Abstract
Hydroxychloroquine (HCQ) is an antimalarial drug used extensively in treatment of autoimmune diseases such as rheumatoid arthritis. Retinal toxicity is the most important side effects of this drug. Even after the drug is discontinued, retinal degeneration from HCQ can continue to progress. Consequently, multiple ophthalmic screening tests have been developed to detect early retinopathy. The aim of the current study was to evaluate the value of central 2-10 perimetry method in early detection of retinal toxicity. This prospective cross-sectional investigation was carried out on 60 rheumatoid arthritis patients, who had been receiving HCQ for at least 6 months and still were on their medication (HCQ intake) at the time of enrollment. An ophthalmologist examined participants using direct and indirect ophthalmoscopy. Visual field testing with automated perimetry technique (central 2-10 perimetry with red target) was performed on all included subjects twice in 6 months interval: The first one at the time of enrollment and the second one 6 months later. Males and females did not show any significant difference in terms of age, duration of therapy, daily and cumulative HCQ dose, anterior or posterior segment abnormalities, hypertension, body mass index, and best corrected visual acuity. Anterior segment was abnormal in 9 individuals including 3 subjects with macular pigmentary changes, 4 individuals with cataract and 2 cases with dry eyes. Moreover, 12 subjects had retinal pigmented epithelium (RPE) in their posterior segments. After 6 months, depressive changes appeared in 12 subjects. Additionally, HCQ therapy worsened significantly the perimetric results of 5 (55.6%) patients with abnormal anterior segment. A same trend was observed in perimetric results of 6 (50.0%) subjects with abnormal posterior segments (P=0.009). The daily dose of HCQ (P=0.035) as well as the cumulative dose of hydroxychloroquine (P=0.021) displayed statistically significant associations with perimetric results. Central 2-10 perimetry is a useful method for early detection of HCQ retinal toxicity, but more comprehensive studies, with larger sample size, longer-term follow-up and more precise techniques are mandatory to confirm HCQ retinal toxicity.

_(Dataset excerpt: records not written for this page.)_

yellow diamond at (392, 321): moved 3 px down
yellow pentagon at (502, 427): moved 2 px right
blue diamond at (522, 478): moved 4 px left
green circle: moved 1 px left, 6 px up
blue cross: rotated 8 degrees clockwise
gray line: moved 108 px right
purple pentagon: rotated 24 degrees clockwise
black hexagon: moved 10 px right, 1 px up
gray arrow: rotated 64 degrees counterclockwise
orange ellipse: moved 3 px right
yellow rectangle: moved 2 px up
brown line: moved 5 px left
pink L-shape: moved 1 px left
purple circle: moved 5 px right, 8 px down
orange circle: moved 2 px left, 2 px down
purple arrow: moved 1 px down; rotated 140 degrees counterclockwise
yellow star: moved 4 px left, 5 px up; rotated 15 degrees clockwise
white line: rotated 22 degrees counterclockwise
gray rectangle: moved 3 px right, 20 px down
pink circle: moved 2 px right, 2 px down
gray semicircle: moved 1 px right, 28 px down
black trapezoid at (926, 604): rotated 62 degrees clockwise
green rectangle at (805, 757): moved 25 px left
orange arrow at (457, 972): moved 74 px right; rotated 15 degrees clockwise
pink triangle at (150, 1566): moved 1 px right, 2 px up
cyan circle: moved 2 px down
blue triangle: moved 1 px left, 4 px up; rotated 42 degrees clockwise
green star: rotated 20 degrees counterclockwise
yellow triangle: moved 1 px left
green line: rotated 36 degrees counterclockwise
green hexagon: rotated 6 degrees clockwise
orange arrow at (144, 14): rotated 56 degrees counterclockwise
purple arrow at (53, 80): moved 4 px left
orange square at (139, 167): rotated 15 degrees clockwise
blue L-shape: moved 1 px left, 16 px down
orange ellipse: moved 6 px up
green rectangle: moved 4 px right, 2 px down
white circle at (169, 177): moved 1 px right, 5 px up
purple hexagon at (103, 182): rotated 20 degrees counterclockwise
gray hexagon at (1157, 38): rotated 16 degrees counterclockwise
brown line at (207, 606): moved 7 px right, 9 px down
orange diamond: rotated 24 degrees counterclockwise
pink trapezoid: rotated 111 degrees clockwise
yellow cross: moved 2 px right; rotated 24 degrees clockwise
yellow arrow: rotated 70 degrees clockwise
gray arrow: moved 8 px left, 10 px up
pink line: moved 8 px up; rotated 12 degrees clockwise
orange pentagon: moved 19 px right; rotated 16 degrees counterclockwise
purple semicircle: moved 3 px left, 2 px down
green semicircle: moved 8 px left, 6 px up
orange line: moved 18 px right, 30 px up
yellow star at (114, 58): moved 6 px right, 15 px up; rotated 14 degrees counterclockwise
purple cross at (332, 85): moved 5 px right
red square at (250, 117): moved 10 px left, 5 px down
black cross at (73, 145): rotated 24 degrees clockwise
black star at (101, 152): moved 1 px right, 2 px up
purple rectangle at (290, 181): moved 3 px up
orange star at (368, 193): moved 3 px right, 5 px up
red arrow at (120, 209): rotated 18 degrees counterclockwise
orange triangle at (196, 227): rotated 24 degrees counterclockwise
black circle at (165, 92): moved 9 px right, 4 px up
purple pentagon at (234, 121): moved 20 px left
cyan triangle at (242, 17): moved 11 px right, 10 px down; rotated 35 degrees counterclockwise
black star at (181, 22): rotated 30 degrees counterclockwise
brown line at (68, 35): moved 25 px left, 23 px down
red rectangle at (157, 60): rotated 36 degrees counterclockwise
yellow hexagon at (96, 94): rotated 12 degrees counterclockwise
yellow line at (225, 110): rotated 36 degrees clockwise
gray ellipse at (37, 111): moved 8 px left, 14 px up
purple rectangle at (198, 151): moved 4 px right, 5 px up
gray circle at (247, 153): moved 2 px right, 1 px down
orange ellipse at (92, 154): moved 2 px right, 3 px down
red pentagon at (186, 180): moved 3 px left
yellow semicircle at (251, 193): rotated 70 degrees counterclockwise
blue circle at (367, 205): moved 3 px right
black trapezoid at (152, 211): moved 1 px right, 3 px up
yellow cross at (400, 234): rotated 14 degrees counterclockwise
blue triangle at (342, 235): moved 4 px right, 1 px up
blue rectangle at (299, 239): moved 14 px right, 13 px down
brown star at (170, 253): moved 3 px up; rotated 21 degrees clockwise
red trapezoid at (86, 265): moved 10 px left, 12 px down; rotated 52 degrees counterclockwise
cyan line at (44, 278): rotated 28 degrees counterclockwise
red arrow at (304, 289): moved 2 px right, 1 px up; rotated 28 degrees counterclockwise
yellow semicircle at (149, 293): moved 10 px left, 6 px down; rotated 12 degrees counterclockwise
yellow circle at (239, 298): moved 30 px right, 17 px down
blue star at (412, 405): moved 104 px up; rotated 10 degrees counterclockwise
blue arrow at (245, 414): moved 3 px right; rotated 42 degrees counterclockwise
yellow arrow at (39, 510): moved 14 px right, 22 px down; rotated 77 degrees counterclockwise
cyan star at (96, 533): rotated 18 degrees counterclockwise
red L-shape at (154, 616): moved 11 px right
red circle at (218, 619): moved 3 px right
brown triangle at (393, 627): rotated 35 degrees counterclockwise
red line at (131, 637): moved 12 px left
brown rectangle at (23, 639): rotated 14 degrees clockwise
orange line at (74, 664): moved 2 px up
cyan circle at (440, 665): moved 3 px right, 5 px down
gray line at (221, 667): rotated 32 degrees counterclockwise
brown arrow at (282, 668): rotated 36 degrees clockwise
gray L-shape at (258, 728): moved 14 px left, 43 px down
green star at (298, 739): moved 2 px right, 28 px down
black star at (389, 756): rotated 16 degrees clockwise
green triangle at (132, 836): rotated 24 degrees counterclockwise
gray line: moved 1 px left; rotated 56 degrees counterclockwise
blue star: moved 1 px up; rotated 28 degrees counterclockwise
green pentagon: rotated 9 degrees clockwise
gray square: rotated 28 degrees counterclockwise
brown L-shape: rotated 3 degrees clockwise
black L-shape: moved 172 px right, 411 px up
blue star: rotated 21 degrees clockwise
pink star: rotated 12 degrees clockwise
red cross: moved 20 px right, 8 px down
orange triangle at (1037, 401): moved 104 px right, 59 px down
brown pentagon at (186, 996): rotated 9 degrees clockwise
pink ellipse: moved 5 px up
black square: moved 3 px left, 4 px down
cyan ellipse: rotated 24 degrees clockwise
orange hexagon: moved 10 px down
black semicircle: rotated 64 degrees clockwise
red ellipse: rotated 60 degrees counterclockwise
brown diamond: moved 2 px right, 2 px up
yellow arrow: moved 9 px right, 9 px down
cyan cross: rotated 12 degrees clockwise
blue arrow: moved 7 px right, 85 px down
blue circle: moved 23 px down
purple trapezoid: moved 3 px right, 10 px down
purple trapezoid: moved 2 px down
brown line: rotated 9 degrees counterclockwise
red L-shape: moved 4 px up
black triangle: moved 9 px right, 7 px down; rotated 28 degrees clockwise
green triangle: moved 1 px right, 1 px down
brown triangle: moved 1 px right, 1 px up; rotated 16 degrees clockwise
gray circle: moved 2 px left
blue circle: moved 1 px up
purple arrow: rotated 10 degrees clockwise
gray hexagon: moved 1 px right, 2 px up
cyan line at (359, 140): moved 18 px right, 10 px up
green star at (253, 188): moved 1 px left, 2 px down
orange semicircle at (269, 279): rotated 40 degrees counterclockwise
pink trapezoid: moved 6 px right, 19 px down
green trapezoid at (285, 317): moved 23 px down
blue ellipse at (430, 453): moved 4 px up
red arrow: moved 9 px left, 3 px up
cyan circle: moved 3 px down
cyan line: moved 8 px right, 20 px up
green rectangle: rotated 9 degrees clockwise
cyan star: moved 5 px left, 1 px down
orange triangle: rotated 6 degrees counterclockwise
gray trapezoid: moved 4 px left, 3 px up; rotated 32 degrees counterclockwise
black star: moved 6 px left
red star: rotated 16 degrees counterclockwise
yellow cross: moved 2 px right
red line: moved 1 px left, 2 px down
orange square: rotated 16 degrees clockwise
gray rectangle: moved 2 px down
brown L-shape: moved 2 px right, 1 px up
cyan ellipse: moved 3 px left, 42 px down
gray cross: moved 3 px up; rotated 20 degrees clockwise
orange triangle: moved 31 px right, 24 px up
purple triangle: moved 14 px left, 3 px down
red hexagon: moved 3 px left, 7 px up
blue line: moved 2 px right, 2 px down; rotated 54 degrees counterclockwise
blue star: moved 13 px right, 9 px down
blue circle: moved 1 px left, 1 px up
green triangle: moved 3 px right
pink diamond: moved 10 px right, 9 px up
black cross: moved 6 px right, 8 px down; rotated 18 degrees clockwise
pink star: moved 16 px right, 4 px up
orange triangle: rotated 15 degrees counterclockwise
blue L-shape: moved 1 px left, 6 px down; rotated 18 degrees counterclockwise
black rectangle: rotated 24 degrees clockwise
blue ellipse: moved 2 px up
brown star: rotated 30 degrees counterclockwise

Keywords: hydroxychloroquine, rheumatoid arthritis, perimetry, retinal toxicity
1. Introduction
1.1 Introduce the Problem
Hydroxychloroquine (HCQ) is an anti-malarial drug that has been used for the treatment of rheumatoid arthritis, systemic lupus erythematosus and some other connective tissue diseases. It has been reported that HCQ administration is associated with toxic side effects on the retinal pigment epithelium (RPE) as well as on the outer retina (Finbloom, Silver, Newsome, & Gunkel, 1985; Mavrikakis et al., 2003; Shearer & Dubois, 1967; Weiner, Sandberg, Gaudio, Kini, & Berson, 1991). Early signs of functional disturbances include pigmentary abnormalities of the PRE, paracentral visual field defects, color vision deficiencies and reading difficulties. If these early signs are overlooked, a severe retinal toxicity with irreversible visual loss may develop.
Retinal toxicity from HCQ is of serious ophthalmologic concern. Because even after the drug is discontinued, there is little if any visual recovery. Additionally, it has been shown that the retinal degeneration caused by HCQ can continue to progress (Marmor, Carr, Easterbrook, Farjo, & Mieler, 2002). For this reason, regular screening for retinal toxicity is recommended to detect early retinopathy and discontinue the therapy. Several different techniques have been proposed so far as screening methods for the early detection of HCQ retinopathy (Browning, 2002; Marmor et al., 2002; Warner, 2001). However, most of these methods are not sensitive enough. Consequently, there is no consensus regarding the screening routine for early detection of retinopathy (Alarcon, 2002; American College of Rheumatology Ad Hoc Committee on Clinical Guidelines, 1996; Bishara & Matamoros, 1989; Easterbrook, 1999; Semmer, Lee, Harrison, & Olsen, 2008).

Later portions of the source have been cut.